▶ [Brief]: When you copy the records that follow, please keep every word exactly as it is and leave out the pictures.

***** Data supplied *****

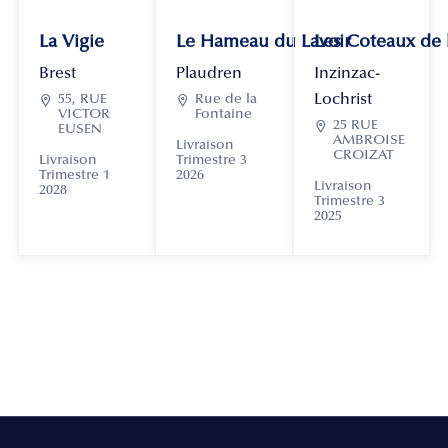
La Vigie
Le Hameau du Lavoir
Les Coteaux de
Brest
Plaudren
Inzinzac-
Lochrist

55, RUE

Rue de la
VICTOR
Fontaine

25 RUE
EUSEN
AMBROISE
Livraison
CROIZAT
Livraison
Trimestre 3
Trimestre 1
2026
Livraison
2028
Trimestre 3
2025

*****

▶ [Written answer]:
La Vigie
Le Hameau du Lavoir
Les Coteaux de
Brest
Plaudren
Inzinzac-
Lochrist

55, RUE

Rue de la
VICTOR
Fontaine

25 RUE
EUSEN
AMBROISE
Livraison
CROIZAT
Livraison
Trimestre 3
Trimestre 1
2026
Livraison
2028
Trimestre 3
2025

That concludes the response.